§ **Exercise**: With the pictures excluded, retype the records that follow exactly.

§ **Exercise data**:
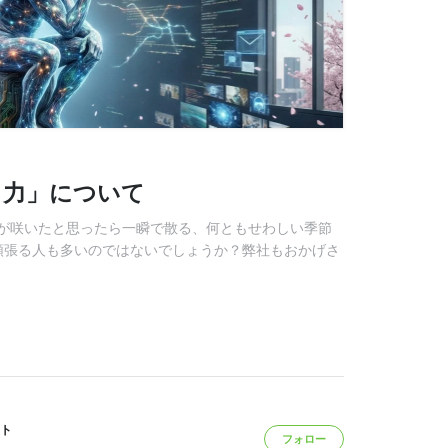
る力」について
が咲いたと思ったら一瞬で散る、何ともせわしい季節
頑張る人も多いのではないでしょうか？弊社もおかげさ
ト
フォロー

§ **Result for this task**:
る力」について
が咲いたと思ったら一瞬で散る、何ともせわしい季節
頑張る人も多いのではないでしょうか？弊社もおかげさ
ト
フォロー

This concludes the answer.